Un quart des ayants droit renoncent à l’aide-sociale

Plus de 25% des Suisses qui pourraient bénéficier de l’aide sociale de l’Etat ne réclament rien. Ils renoncent souvent par manque d’information et parce que le parcours pour obtenir une aide est sinueux. Le non-recours à l’aide sociale ne représenterait pas une économie, mais bien un échec de la politique sociale.

  • La complexité des démarches peut être un facteur de renoncement. GETTY IMAGES/STURTI

    La complexité des démarches peut être un facteur de renoncement. GETTY IMAGES/STURTI

  • La complexité des démarches peut être un facteur de renoncement. GETTY IMAGES/STURTI

    La complexité des démarches peut être un facteur de renoncement. GETTY IMAGES/STURTI

«Contrairement aux abus, il semble que le non-recours à l’aide sociale n’est pas une priorité politique»

Frédérique Leresche, doctorante à la Haute école de travail social et de la santé à Lausanne (HES SO)

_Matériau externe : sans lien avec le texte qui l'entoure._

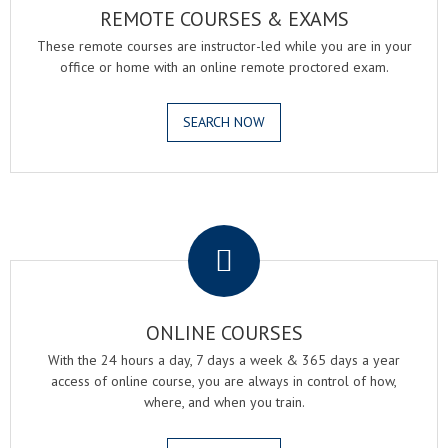
REMOTE COURSES & EXAMS
These remote courses are instructor-led while you are in your
office or home with an online remote proctored exam.
SEARCH NOW
.
ONLINE COURSES
With the 24 hours a day, 7 days a week & 365 days a year
access of online course, you are always in control of how,
where, and when you train.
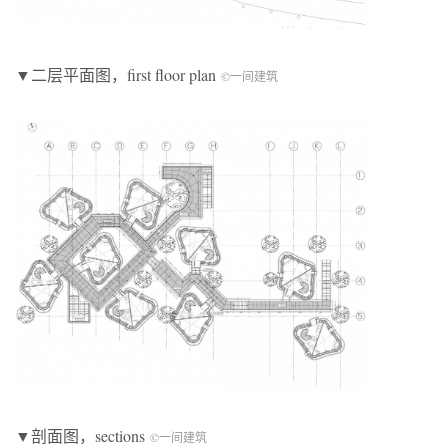
▼二层平面图，first floor plan
©一间建筑
▼剖面图，sections
©一间建筑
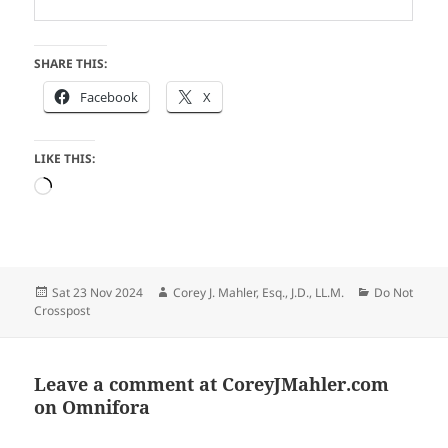
SHARE THIS:
Facebook
X
LIKE THIS:
Loading…
Posted
Author
Categories
Sat 23 Nov 2024
Corey J. Mahler, Esq., J.D., LL.M.
Do Not
on
Crosspost
Leave a comment at
CoreyJMahler.com
on Omnifora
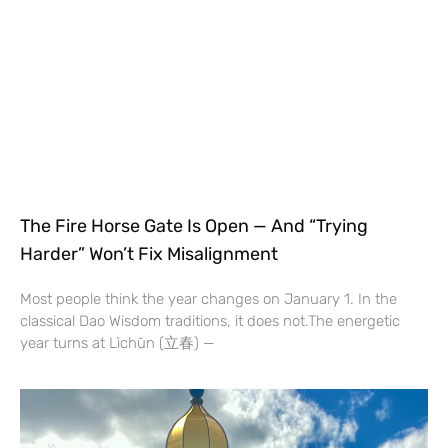
The Fire Horse Gate Is Open — And “Trying
Harder” Won’t Fix Misalignment
Most people think the year changes on January 1. In the
classical Dao Wisdom traditions, it does not.The energetic
year turns at Lìchūn (立春) —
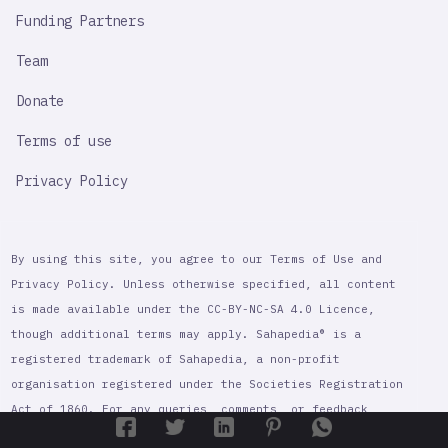
Funding Partners
Team
Donate
Terms of use
Privacy Policy
By using this site, you agree to our Terms of Use and
Privacy Policy. Unless otherwise specified, all content
is made available under the CC-BY-NC-SA 4.0 Licence,
though additional terms may apply. Sahapedia® is a
registered trademark of Sahapedia, a non-profit
organisation registered under the Societies Registration
Act of 1860. For any queries, comments, or feedback,
contact@sahapedia.org
please contact Sahapedia at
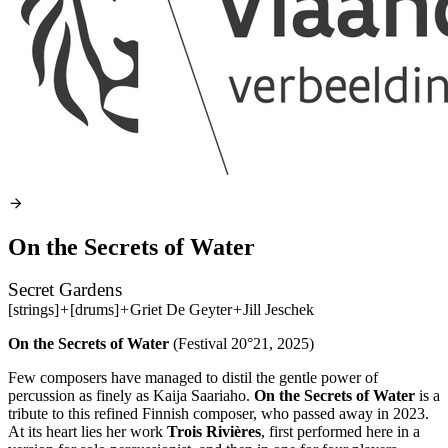
On the Secrets of Water
Secret Gardens
[strings]
+
[drums]
+
Griet De Geyter
+
Jill Jeschek
On the Secrets of Water
(Festival 20°21, 2025)
Few composers have managed to distil the gentle power of
percussion as finely as Kaija Saariaho.
On the Secrets of Water
is a
tribute to this refined Finnish composer, who passed away in 2023.
At its heart lies her work
Trois Rivières
, first performed here in a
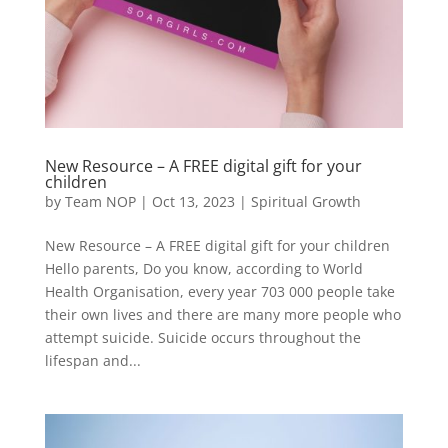
New Resource – A FREE digital gift for your
children
by
Team NOP
|
Oct 13, 2023
|
Spiritual Growth
New Resource – A FREE digital gift for your children
Hello parents, Do you know, according to World
Health Organisation, every year 703 000 people take
their own lives and there are many more people who
attempt suicide. Suicide occurs throughout the
lifespan and...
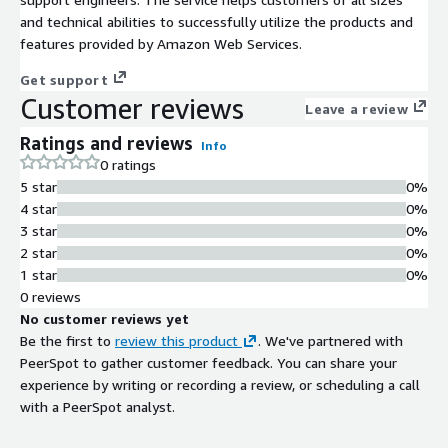
and technical abilities to successfully utilize the products and
features provided by Amazon Web Services.
Get support
Customer reviews
Leave a review
Ratings and reviews
Info
0 ratings
5 star
0%
4 star
0%
3 star
0%
2 star
0%
1 star
0%
0 reviews
No customer reviews yet
Be the first to
review this product
. We've partnered with
PeerSpot to gather customer feedback. You can share your
experience by writing or recording a review, or scheduling a call
with a PeerSpot analyst.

Plus de 25% des Suisses susceptibles de toucher l’aide sociale ne la réclament pas. C’est ce que révèle une récente étude menée à la Haute école spécialisée bernoise (BFH). Elle corrobore une statistique fédérale de 2009, selon laquelle le nombre d’ayants droit qui préfèrent renoncer avoisinerait les 28% (ndlr: à Genève cela pourrait concerner entre 4000 et 5000 personnes).

Etude inquiétante

Mais ce n’est pas tout! Certains travaux antérieurs avancent des chiffres encore plus inquiétants, selon René Knüsel, professeur à l’Institut des sciences sociales de l’Université de Lausanne. Ainsi, une recherche nationale sur la pauvreté, effectuée en Suisse en 1997, indiquait un taux de non-sollicitation de 45% au moins. Et l’organisation d’entraide Caritas a obtenu, en 2014, une fourchette de 30 à 50%.

Abus vs non-recours

Malgré tout, le phénomène, dû essentiellement à la complexité du système actuel considéré comme dissuasif (lire ci-dessous), reste peu connu. Hypothèse de la doctorante Frédérique Leresche, qui mène actuellement une recherche sur cette thématique à la Haute école de travail social et de la santé à Lausanne (HES SO). «Contrairement aux abus, il semble que le non-recours à l’aide sociale n’est pas une priorité politique», avance-t-elle. «Il y a un manque d’informations, de vrai débat», regrette pour sa part Anne-Marie Peysson, présidente de l’Association de lutte contre les injustices sociales et la précarité (Alcip).

L’Etat relativise

«L’importance de ces chiffres n’est que conjecture et est invérifiable», déclare de son côté Mauro Poggia, conseiller d’Etat chargé des affaires sociales à Genève. Au secrétariat de l’UDC, le député et conseiller municipal genevois Marc Falquet doute également: «Comment voulez-vous évaluer le taux de renoncement à l’aide sociale? C’est comme si vous tentiez de savoir combien de personnes ne vont pas à la piscine», ironise-t-il. «Ce n’est pas pareil», argumente Jean-Pierre Tabin, professeur à la Haute école de travail social et de la santé (HES SO). En effet, tandis que la piscine est ouverte à tous, l’aide sociale est destinée à un public bien ciblé. On peut donc évaluer l’importance du phénomène en étudiant la population concernée.

Echec politique

Or, le non-recours à l’aide sociale fragilise, souvent et encore davantage, la situation économique des intéressés. «Cela ne représente pas une économie, mais l’échec d’une politique sociale», affirme Jean-Pierre Tabin. «A moins, bien sûr, de préférer mener une politique sociale inefficace parce que ça coûte moins cher», lâche-t-il.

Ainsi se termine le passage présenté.